**Task description**: How many lines in the records below contain the word "Такса"? Answer with the number and nothing else.

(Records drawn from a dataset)
....................

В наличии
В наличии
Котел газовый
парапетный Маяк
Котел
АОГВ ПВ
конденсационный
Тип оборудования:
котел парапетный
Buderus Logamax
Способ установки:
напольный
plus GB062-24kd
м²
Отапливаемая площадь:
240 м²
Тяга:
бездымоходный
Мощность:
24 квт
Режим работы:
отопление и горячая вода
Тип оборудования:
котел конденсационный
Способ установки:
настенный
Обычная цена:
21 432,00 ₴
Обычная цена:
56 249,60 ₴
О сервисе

....................

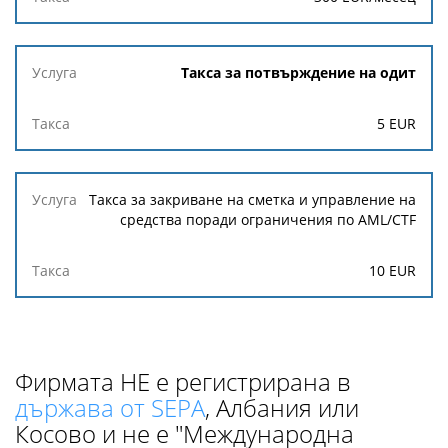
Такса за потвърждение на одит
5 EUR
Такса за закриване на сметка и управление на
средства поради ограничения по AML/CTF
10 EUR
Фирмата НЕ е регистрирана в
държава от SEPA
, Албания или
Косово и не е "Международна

....................

**Written reply**: 2